Segment Open

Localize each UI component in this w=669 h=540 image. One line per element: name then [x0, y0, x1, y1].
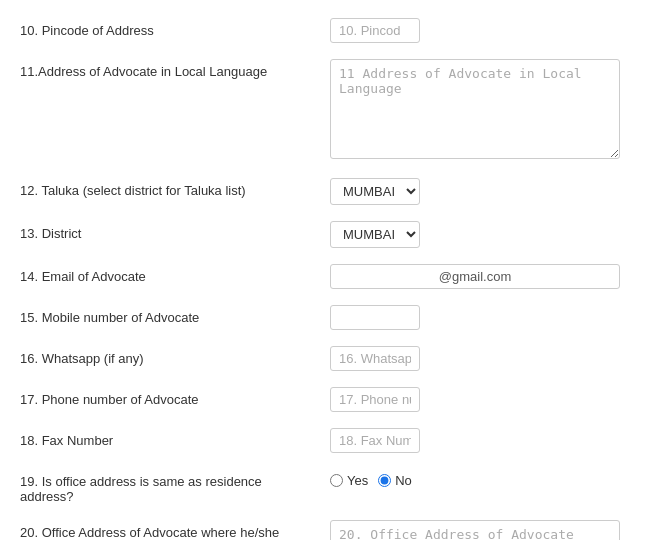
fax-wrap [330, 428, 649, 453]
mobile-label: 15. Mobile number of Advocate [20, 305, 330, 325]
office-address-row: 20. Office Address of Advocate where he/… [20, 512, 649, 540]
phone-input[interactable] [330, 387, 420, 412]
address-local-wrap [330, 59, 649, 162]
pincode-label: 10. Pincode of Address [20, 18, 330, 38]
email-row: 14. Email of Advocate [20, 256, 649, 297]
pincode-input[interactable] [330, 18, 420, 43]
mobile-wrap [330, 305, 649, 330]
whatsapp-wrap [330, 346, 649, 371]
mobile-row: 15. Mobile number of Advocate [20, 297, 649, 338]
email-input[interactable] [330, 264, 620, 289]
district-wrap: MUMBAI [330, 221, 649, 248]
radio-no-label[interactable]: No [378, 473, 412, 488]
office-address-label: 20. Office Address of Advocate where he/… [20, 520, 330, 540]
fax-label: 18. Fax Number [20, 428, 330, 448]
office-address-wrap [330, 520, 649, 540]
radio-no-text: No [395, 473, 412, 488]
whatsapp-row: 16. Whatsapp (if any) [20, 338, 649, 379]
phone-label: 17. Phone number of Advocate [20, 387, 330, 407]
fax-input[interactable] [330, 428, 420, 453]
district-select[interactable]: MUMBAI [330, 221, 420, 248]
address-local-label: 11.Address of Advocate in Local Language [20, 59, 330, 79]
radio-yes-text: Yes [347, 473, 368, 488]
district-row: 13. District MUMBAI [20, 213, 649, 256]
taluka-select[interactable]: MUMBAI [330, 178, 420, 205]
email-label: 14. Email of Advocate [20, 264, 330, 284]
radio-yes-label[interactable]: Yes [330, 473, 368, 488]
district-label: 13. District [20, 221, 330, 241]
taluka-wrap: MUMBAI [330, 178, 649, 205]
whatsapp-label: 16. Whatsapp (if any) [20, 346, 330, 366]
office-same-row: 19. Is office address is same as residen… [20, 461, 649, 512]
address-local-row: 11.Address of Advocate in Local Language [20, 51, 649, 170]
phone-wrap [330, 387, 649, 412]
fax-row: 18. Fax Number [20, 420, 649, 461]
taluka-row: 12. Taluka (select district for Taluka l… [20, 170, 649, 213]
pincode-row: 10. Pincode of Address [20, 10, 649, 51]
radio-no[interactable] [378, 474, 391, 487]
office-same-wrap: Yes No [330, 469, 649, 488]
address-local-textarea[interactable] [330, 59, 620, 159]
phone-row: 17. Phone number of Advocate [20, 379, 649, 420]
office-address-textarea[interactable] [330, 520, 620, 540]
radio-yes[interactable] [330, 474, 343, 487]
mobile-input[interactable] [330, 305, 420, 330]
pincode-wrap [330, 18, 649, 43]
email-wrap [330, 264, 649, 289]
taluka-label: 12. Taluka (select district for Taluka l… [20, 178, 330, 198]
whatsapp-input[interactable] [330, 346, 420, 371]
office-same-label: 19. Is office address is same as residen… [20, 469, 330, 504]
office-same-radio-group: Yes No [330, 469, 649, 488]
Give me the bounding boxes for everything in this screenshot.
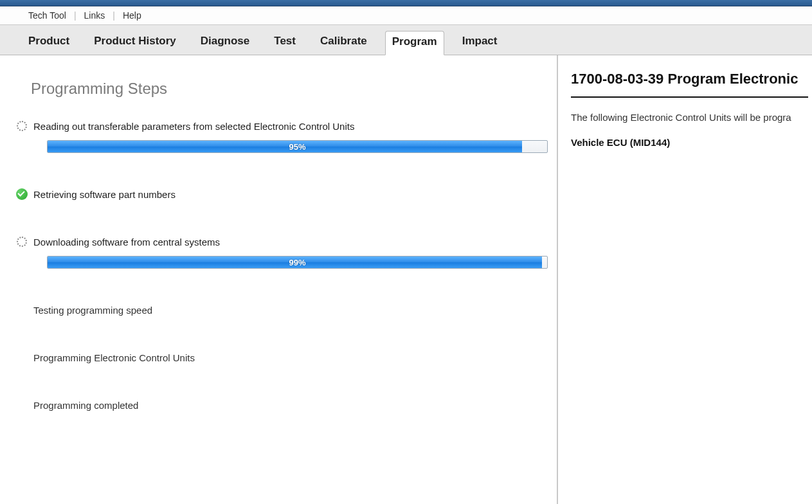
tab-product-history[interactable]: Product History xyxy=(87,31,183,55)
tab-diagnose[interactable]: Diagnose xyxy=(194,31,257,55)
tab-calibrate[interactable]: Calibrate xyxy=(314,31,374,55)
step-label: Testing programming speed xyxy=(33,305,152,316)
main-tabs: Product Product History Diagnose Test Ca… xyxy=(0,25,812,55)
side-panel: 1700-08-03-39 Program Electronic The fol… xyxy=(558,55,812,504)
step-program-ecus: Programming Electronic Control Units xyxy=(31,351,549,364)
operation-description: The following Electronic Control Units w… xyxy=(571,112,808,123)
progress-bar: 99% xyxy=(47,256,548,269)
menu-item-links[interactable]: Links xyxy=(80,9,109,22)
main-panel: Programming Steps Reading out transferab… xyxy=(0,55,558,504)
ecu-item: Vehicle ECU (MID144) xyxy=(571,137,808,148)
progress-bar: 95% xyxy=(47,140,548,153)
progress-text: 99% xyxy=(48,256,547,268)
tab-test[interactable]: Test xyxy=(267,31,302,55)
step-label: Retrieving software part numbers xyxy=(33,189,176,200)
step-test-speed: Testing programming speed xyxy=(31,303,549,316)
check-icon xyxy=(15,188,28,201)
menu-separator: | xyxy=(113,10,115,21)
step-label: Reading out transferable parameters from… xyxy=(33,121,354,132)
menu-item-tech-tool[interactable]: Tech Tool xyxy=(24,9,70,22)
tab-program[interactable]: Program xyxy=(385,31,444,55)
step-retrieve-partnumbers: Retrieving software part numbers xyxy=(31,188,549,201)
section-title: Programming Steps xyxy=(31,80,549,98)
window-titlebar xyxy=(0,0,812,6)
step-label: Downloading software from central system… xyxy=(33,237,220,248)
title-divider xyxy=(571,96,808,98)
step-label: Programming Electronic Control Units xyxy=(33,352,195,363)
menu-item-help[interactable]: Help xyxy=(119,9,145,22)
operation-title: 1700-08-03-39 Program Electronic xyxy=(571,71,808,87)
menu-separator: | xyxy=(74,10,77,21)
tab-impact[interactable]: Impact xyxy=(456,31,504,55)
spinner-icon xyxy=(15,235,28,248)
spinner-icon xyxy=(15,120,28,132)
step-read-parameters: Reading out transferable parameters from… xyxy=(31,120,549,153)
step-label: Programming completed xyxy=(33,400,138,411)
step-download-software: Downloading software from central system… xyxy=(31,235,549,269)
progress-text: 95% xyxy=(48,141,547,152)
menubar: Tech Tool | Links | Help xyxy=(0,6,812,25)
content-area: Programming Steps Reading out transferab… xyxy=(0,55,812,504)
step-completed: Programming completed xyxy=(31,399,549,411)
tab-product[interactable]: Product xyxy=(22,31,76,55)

Segment Closed
Segment Open

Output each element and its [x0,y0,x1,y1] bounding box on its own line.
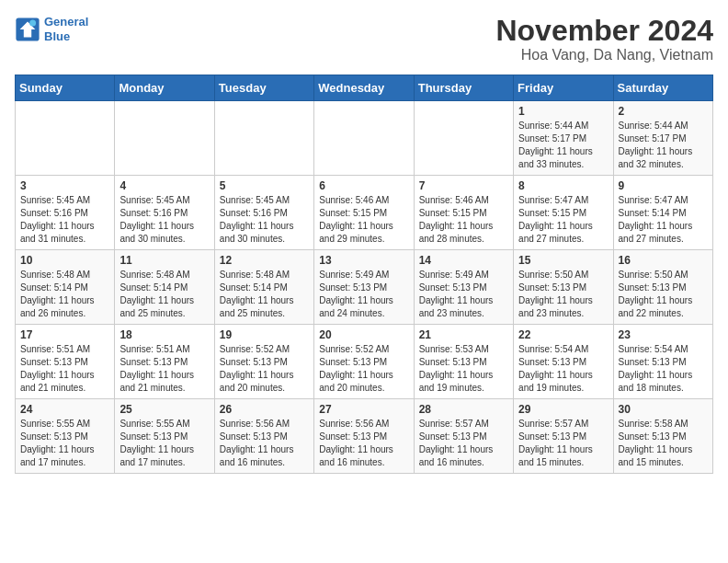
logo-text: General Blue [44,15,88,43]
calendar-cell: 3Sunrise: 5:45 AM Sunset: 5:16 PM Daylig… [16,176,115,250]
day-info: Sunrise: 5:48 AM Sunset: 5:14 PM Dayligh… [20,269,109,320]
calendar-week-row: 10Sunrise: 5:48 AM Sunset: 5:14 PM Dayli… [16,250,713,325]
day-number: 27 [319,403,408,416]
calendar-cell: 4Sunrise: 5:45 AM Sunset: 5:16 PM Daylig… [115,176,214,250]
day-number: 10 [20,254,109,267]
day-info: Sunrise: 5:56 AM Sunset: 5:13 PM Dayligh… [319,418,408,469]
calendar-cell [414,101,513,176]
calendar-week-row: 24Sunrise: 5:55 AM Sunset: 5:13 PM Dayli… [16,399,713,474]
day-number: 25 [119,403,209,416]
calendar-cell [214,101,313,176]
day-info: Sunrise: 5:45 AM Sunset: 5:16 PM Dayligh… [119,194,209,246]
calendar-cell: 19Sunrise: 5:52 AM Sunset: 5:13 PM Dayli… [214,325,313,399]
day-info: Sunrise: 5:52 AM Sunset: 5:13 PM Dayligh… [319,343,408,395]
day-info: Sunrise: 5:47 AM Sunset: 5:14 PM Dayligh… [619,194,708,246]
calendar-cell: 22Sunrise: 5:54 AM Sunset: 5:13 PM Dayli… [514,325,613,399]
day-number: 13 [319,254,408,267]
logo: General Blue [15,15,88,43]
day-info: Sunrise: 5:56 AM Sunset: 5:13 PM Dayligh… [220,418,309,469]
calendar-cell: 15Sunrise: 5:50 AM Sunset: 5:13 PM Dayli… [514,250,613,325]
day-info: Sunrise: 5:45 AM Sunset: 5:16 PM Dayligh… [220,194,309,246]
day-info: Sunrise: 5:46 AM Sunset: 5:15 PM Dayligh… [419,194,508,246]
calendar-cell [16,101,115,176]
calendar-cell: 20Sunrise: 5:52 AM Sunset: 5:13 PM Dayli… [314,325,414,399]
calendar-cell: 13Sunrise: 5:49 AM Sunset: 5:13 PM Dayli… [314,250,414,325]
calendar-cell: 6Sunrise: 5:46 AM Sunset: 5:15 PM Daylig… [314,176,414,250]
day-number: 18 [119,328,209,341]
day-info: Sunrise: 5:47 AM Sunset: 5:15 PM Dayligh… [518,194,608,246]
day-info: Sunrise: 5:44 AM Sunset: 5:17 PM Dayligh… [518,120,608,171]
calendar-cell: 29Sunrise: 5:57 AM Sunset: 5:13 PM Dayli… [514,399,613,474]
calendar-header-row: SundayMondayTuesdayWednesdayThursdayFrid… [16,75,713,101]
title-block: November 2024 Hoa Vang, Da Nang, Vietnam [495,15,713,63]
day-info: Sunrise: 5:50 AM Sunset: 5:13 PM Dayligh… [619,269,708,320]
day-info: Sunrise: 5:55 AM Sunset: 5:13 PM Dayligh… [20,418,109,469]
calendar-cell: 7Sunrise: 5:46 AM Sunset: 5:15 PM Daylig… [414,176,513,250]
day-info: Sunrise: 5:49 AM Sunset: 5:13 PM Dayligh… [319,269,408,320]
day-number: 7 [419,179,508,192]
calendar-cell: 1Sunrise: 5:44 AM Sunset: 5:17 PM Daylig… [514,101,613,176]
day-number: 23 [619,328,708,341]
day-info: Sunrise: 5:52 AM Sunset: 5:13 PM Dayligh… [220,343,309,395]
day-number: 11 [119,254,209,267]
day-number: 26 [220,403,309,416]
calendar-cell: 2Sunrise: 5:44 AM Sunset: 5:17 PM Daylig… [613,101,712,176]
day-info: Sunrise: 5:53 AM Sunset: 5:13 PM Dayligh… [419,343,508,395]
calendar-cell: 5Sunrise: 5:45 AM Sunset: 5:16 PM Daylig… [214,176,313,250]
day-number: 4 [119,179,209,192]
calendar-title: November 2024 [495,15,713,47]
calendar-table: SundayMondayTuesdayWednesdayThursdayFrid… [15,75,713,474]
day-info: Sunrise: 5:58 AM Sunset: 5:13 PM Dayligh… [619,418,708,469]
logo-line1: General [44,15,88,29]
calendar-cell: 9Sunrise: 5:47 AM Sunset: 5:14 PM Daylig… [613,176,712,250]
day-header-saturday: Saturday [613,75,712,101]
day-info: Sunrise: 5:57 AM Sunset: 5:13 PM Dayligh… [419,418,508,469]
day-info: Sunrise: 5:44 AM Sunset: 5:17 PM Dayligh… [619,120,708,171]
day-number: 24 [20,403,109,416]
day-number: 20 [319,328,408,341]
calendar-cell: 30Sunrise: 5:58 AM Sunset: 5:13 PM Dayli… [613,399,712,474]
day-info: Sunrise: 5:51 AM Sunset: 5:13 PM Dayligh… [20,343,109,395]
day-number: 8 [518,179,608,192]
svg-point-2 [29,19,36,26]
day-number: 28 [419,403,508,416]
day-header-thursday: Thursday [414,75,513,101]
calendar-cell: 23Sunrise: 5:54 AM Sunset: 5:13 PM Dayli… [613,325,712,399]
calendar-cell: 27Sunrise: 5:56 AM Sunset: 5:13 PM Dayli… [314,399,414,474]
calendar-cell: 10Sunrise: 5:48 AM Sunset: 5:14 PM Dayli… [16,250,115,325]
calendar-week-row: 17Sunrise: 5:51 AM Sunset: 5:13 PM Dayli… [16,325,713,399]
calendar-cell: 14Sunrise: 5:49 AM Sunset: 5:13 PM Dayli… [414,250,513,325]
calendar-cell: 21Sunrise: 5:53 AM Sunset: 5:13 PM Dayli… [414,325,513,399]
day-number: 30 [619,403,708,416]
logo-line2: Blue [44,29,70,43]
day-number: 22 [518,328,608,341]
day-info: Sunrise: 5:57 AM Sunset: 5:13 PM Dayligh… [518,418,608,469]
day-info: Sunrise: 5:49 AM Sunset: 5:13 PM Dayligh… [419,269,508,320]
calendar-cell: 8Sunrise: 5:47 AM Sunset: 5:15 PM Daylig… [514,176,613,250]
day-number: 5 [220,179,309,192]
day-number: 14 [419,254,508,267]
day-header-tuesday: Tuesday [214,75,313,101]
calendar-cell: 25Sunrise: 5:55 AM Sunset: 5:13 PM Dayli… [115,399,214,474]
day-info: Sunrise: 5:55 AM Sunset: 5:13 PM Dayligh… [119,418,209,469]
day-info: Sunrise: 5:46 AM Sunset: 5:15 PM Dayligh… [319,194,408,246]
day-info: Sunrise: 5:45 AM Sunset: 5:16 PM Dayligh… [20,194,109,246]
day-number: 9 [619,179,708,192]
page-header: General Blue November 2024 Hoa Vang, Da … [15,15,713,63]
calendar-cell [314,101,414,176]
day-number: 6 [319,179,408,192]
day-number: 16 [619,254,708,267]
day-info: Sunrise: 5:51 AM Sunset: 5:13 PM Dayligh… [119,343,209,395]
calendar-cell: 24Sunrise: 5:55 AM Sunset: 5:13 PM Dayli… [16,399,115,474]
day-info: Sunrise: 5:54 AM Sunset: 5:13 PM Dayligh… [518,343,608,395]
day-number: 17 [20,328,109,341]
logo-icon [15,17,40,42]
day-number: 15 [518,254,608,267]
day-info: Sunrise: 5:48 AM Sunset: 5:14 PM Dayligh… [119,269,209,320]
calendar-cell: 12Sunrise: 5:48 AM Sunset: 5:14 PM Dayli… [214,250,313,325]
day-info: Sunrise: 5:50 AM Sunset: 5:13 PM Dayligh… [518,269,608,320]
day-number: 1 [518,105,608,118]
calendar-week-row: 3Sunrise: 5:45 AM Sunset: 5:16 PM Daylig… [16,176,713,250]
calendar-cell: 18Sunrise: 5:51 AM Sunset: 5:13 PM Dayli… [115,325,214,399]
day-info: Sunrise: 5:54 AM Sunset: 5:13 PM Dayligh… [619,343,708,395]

Segment Closed

> **What to work on**
Using the listing above, locate the lines that hold "spinner" and copy each one.

> **Task solution**
spinner-icon xyxy=(15,235,28,248)
spinner-icon xyxy=(15,120,28,132)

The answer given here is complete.